Même si la France lui grille la priorité en raison du décalage horaire, le long métrage est proposé en avant première le même jour, le 10 septembre 2005, durant deux festivals aussi bien au Canada qu'en France. Toutefois, il ne sort doublé en français que le 23 septembre 2005 au Québec, sous le titre parfaitement à propos La mariée cadavérique, tandis que la France doit attendre de le découvrir le 10 octobre 2005 sous le titre moins équivoque Les noces funèbres. Le long métrage dispose de deux doublages francophones.
Au XIXe siècle, dans un petit village d'Europe de l'est, Victor, un jeune homme, découvre le monde de l'au-delà après avoir épousé, sans le vouloir, le cadavre d'une mystérieuse mariée. Pendant son voyage, sa promise, Victoria, l'attend désespérément dans le monde des vivants. Bien que la vie au Royaume des Morts s'avère beaucoup plus colorée et joyeuse que sa véritable existence, Victor apprend que rien au monde, pas même la mort, ne pourra briser son amour pour sa Victoria...

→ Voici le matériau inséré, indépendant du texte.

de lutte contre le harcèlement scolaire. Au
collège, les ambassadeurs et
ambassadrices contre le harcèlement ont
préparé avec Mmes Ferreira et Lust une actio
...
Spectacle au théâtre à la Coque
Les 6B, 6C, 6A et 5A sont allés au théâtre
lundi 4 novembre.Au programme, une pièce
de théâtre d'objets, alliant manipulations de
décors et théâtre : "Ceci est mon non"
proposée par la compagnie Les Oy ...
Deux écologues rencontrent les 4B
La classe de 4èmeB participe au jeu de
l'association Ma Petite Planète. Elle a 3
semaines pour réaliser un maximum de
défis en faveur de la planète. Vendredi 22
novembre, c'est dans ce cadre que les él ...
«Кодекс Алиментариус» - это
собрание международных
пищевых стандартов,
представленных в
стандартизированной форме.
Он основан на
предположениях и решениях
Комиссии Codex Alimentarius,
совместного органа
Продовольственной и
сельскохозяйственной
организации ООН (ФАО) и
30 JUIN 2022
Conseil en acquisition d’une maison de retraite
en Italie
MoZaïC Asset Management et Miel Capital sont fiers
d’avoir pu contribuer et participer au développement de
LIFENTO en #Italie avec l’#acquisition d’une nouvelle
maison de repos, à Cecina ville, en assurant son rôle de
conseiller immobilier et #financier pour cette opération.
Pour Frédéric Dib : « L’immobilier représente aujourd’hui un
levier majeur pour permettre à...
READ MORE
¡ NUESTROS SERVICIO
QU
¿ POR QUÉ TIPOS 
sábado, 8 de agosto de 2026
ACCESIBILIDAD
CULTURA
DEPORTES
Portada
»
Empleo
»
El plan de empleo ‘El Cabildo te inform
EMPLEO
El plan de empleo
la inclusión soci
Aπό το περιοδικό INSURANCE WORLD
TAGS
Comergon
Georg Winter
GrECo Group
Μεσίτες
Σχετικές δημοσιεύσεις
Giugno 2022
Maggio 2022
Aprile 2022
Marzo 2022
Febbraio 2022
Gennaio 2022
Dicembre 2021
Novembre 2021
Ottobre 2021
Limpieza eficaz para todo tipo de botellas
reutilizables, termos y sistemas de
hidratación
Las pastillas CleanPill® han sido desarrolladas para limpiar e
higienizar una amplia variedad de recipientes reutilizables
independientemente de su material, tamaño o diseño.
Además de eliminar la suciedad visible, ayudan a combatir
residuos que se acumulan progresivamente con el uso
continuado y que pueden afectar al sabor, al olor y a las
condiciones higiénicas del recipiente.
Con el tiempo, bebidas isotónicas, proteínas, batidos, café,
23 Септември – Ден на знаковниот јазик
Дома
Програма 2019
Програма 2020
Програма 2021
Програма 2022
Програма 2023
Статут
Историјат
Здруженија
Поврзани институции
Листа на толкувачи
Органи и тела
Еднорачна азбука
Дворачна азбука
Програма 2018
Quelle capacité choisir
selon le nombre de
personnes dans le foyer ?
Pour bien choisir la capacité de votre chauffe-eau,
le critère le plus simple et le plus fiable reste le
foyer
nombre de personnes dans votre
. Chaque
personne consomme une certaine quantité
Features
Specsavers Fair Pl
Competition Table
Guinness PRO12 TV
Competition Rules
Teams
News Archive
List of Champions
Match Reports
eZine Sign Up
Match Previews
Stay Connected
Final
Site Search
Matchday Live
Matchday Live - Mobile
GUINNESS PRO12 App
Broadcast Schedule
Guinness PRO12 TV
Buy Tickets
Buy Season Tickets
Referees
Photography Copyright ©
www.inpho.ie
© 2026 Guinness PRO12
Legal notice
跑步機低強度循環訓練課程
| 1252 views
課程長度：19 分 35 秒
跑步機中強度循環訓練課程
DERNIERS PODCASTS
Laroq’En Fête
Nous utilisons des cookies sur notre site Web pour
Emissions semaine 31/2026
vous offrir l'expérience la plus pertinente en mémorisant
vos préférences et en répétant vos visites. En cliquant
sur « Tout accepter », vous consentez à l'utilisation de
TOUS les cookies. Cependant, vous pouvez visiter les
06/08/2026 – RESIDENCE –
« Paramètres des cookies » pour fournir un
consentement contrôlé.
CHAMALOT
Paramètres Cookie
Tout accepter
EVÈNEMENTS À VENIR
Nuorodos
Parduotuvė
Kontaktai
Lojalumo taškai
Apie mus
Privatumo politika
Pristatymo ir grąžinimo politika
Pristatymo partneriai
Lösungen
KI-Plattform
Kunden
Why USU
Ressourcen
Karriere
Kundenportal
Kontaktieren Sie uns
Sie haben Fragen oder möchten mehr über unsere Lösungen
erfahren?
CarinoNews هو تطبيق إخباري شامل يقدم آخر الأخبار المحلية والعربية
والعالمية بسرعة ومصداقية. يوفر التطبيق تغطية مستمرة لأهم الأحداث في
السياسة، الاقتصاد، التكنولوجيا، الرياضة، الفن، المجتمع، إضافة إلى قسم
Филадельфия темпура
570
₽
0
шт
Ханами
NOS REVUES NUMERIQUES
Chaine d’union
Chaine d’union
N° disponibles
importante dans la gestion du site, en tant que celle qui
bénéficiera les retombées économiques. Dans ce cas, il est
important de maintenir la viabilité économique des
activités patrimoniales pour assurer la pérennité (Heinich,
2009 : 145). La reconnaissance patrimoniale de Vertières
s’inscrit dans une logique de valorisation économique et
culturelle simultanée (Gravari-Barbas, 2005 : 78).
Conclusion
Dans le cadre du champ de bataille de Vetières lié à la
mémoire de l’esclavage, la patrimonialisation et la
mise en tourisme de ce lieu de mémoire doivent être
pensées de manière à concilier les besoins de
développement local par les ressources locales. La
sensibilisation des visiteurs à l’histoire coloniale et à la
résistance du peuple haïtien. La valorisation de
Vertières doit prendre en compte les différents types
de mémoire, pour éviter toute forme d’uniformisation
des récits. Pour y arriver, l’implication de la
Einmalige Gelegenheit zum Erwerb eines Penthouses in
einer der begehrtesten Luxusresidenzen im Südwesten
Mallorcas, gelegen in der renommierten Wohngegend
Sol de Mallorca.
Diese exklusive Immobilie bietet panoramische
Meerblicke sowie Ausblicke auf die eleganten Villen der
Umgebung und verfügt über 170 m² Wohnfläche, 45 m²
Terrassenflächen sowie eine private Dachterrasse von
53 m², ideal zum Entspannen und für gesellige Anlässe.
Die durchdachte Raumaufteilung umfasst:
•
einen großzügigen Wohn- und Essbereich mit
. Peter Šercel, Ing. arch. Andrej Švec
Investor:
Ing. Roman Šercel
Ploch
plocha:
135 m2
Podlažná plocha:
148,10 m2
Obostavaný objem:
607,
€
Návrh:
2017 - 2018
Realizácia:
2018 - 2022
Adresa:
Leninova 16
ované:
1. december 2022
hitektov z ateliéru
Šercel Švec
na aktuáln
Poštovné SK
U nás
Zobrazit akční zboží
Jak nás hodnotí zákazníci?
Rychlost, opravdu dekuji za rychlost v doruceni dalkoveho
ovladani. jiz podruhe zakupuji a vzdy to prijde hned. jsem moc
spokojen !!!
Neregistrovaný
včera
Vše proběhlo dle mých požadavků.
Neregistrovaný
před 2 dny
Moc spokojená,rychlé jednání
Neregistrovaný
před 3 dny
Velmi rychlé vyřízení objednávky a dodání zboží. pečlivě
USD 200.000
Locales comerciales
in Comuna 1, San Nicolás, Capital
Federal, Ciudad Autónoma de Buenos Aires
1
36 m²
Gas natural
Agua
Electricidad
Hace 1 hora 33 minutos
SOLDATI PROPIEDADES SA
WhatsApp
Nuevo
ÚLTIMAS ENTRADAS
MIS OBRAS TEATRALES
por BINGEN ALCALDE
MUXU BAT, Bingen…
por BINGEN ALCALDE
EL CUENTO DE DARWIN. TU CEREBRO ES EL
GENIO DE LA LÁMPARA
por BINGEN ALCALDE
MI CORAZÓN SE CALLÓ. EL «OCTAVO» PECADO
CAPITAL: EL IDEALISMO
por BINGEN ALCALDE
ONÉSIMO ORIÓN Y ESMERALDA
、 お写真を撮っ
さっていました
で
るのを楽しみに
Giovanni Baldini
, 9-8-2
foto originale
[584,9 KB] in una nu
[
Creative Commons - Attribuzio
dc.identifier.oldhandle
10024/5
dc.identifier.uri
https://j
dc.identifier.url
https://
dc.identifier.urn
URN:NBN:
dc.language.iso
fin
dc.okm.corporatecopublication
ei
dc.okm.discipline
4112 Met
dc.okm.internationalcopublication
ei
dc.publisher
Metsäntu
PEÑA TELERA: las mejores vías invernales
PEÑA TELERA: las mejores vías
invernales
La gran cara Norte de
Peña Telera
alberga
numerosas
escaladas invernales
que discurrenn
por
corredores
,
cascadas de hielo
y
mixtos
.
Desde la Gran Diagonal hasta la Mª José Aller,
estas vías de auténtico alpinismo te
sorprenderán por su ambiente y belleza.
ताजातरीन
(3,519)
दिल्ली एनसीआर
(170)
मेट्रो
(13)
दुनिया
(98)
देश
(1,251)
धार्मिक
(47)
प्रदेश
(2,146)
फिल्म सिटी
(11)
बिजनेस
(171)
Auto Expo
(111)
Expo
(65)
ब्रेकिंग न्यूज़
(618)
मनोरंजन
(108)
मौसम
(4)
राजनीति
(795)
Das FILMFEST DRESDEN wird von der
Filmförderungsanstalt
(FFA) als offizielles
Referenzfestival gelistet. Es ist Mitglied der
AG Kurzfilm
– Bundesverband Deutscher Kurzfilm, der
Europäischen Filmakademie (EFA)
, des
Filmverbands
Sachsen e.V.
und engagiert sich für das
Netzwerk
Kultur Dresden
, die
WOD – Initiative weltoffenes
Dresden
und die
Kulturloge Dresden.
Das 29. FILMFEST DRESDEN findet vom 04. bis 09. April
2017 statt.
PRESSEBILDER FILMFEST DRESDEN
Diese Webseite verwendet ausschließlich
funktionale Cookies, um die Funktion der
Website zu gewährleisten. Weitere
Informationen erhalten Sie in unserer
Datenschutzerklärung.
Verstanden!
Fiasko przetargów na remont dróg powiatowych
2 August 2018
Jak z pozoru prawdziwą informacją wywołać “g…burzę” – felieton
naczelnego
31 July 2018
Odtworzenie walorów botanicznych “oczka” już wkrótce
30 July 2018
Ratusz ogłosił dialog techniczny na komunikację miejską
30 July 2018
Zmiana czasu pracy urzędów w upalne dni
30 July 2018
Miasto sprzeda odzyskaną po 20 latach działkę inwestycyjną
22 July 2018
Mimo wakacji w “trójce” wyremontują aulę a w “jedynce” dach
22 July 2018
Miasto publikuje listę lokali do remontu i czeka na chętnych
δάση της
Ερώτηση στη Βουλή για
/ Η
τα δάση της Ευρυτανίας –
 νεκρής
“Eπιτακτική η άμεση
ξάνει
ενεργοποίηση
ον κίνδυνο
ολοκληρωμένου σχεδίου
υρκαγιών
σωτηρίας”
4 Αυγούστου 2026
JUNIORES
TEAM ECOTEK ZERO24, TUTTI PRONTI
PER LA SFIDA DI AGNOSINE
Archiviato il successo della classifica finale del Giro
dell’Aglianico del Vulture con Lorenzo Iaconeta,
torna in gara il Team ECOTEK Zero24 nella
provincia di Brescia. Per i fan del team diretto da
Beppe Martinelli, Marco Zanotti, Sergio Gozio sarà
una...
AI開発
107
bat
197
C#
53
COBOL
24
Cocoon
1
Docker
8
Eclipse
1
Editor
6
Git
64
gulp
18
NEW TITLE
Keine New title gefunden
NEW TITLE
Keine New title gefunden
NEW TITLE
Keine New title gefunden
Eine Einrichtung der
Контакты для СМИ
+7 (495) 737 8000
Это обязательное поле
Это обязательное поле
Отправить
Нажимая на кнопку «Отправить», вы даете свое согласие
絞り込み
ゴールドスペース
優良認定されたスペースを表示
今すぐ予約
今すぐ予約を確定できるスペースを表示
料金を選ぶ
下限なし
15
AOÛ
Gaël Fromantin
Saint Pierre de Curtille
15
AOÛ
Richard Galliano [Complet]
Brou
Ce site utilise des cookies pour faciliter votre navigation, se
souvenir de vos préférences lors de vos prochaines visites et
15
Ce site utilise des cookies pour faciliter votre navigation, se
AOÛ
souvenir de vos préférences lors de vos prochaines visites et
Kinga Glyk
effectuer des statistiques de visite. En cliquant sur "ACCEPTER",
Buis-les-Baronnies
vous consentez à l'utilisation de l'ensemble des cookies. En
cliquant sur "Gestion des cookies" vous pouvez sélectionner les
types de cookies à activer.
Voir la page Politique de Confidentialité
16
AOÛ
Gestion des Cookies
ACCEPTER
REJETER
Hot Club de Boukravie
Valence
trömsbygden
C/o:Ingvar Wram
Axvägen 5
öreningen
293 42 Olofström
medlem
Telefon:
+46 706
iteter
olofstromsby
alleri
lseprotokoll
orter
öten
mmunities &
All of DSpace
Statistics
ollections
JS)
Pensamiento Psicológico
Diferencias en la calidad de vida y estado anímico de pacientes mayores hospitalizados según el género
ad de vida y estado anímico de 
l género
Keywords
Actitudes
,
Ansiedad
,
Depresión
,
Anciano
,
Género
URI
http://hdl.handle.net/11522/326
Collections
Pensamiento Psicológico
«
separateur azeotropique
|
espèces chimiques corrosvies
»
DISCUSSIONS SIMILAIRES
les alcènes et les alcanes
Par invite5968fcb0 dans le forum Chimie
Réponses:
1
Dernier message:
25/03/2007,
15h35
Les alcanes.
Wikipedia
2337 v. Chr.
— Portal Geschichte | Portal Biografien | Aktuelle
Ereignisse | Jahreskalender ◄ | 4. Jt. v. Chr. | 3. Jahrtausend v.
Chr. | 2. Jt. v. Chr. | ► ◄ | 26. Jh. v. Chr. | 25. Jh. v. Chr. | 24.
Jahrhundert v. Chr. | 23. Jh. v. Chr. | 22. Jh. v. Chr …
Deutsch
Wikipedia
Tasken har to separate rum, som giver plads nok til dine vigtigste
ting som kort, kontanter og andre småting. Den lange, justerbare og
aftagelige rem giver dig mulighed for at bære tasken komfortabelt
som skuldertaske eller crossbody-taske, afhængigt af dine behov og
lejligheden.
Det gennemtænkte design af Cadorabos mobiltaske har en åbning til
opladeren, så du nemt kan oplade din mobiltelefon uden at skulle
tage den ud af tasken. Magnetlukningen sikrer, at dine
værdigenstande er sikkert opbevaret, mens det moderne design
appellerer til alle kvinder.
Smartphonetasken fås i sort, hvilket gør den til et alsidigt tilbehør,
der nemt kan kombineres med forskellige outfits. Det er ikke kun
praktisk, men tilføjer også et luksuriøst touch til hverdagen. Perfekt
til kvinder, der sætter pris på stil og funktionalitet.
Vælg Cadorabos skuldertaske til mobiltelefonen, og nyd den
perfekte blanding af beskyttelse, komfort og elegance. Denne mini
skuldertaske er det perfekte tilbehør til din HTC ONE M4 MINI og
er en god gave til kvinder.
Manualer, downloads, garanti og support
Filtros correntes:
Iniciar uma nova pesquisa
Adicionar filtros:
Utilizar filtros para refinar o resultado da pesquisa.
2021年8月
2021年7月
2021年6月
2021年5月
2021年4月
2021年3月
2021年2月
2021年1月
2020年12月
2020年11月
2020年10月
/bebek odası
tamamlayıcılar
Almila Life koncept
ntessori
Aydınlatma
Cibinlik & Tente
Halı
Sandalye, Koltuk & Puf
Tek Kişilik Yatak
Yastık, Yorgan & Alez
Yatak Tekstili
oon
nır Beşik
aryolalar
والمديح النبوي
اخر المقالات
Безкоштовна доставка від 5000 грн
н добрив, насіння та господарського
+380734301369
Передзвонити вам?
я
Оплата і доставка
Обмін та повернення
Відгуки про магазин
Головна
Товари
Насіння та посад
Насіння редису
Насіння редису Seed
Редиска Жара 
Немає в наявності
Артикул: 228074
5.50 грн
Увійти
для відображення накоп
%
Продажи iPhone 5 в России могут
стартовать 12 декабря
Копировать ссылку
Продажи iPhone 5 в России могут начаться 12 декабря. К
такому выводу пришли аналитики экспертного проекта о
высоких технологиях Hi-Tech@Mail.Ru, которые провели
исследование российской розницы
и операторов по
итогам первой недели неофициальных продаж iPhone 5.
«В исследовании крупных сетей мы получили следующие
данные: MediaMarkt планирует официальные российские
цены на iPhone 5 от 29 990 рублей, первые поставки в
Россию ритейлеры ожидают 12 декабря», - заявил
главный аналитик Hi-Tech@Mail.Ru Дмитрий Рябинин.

Quand on évoque l'animation en volume, le premier studio qui nous vient à l'esprit est souvent le britannique Aardman à l'origine des célèbres Wallace & Gromit, Shaun, le mouton ou bien encore Chicken Run, leur tout premier long métrage. L'animation en volume, plus communément appelée stop-motion, est probablement l'une des techniques les plus anciennes dans le milieu de la fiction - l'un des premiers films animés français, Le roman de Renart, l'était -, peut-être même l'une des plus faciles à mettre en oeuvre même pour un néophyte puisqu'il ne nécessite pas de compétences pointues, à minima un peu d'ingéniosité. Toutefois, cela reste une technique à la fois contraignante et très longue à exécuter. Avec la cadence minimale d'au moins 24 images par seconde, soit plus de mille pour une seule minute de métrage, le temps pour concevoir une fiction de ce type devient irrémédiablement compliqué et gourmand en termes de temps. Prendre un cliché de la scène, déplacer un peu les éléments correctement pour simuler un mouvement, veiller à ce qu'il n'y ai aucun problème de luminosité ou d'éléments parasites, refaire la mise au point, reprendre un cliché et on y retourne, encore et encore. Paradoxalement, l'animation en volume est sans doute celle qui semble la plus réelle d'entre toutes, ce qui est logique, puisque ce que l'on voit à l'écran est techniquement bel et bien "vrai". C'est la magie de l'animation qui rend l'ensemble convaincant et transforme le monde figé en monde vivant.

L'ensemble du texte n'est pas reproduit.